Next week could bring more volatility, with a packed schedule that includes earnings reports, a Fed meeting, inflation data, job numbers, and the looming August trade deadline. It won’t be easy to navigate, but once again, I’ll let momentum be my compass and continue riding the trend while it lasts.
PERFORMANCE RECAP
1. S&P 500 Sector Performance
This week, 11 out of the 11 S&P 500 sectors posted gains. Health Care led the market with a 3.5% increase, while Technology was the laggard, still gaining 0.4%.
Year-to-date, 10 sectors have achieved positive performance.
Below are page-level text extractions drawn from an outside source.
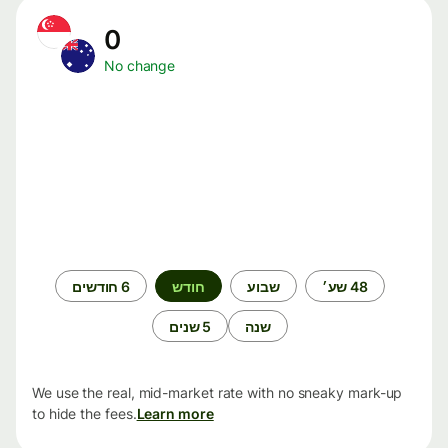
0
No change
תקופת
48 שע׳
שבוע
חודש
6 חודשים
זמן
שנה
5 שנים
We use the real, mid-market rate with no sneaky mark-up
to hide the fees.
Learn more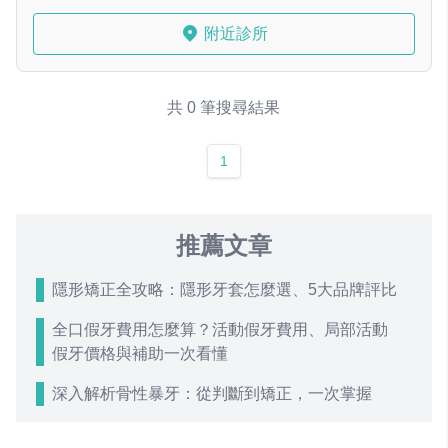
附近診所
共 0 筆搜尋結果
1
推薦文章
隱形矯正全攻略：隱形牙套怎麼選、5大品牌評比
全口假牙費用怎麼算？活動假牙費用、局部活動
假牙價格與補助一次看懂
深入解析骨性暴牙：從判斷到矯正，一次掌握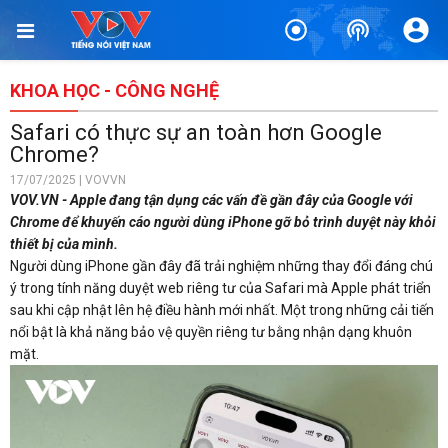
KHOA HỌC - CÔNG NGHỆ
Safari có thực sự an toàn hơn Google
Chrome?
17/07/2025 | VOVVN
VOV.VN - Apple đang tận dụng các vấn đề gần đây của Google với
Chrome để khuyến cáo người dùng iPhone gỡ bỏ trình duyệt này khỏi
thiết bị của mình.
Người dùng iPhone gần đây đã trải nghiệm những thay đổi đáng chú
ý trong tính năng duyệt web riêng tư của Safari mà Apple phát triển
sau khi cập nhật lên hệ điều hành mới nhất. Một trong những cải tiến
nổi bật là khả năng bảo vệ quyền riêng tư bằng nhận dạng khuôn
mặt.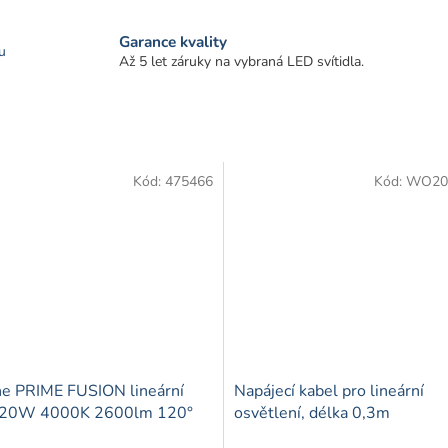
Garance kvality
u
Až 5 let záruky na vybraná LED svítidla.
Kód:
475466
Kód:
WO20
ne PRIME FUSION lineární
Napájecí kabel pro lineární
 20W 4000K 2600lm 120°
osvětlení, délka 0,3m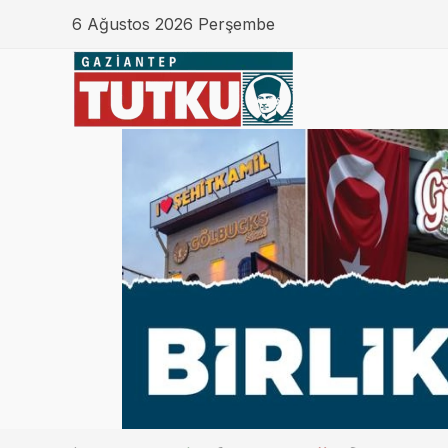
6 Ağustos 2026 Perşembe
Industrials is the top-performing sector with a 17.6 % gain, while Health Care lags behind, with a 0.8 % loss.
2. S&P 500 Top & Worst Performers
Over the last five trading days, 75% of the stocks in the S&P 500 index rose in value.
Top Performers:
$WST (West Pharmaceutical Services, Inc): 25%
$LW (Lamb Weston Holdings Inc): 24.2%
$IQV (IQVIA Holdings Inc): 24%
$TEL (TE Connectivity plc): 16.3%
$BKR (Baker Hughes Co): 15.9%
Worst Performers:
$CMG (Chipotle Mexican Grill): -13.3%
$LKQ (LKQ Corp): -13.3%
$FI (Fiserv, Inc): -14.3%
$TXN (Texas Instruments Inc): -14.6%
$CHTR (Charter Communications Inc): -18.9%
In addition, 69 stocks within the S&P 500 reached a new 52-week high, while 16 stocks set new lows. The majority of this week’s highs came from the Industrials sector.
Notable Highs:
$AVGO (Broadcom Inc)
$JPM (JPMorgan Chase & Co)
$JNJ (Johnson & Johnson)
$WFC (Wells Fargo & Co)
$RTX (RTX Corp)
Notable Lows:
$LMT (Lockheed Martin Corp)
$FI (Fiserv, Inc)
$ELV (Elevance Health Inc)
$OTIS (Otis Worldwide Corp)
$LULU (Lululemon Athletica inc)
MARKET MOMENTUM
1. Momentum Review
To evaluate the market's current health, I examine 4 key elements: performance, breadth, trends, and key levels. Healthy bull markets typically feature indices setting new highs, broad market participation, and ascending trend lines.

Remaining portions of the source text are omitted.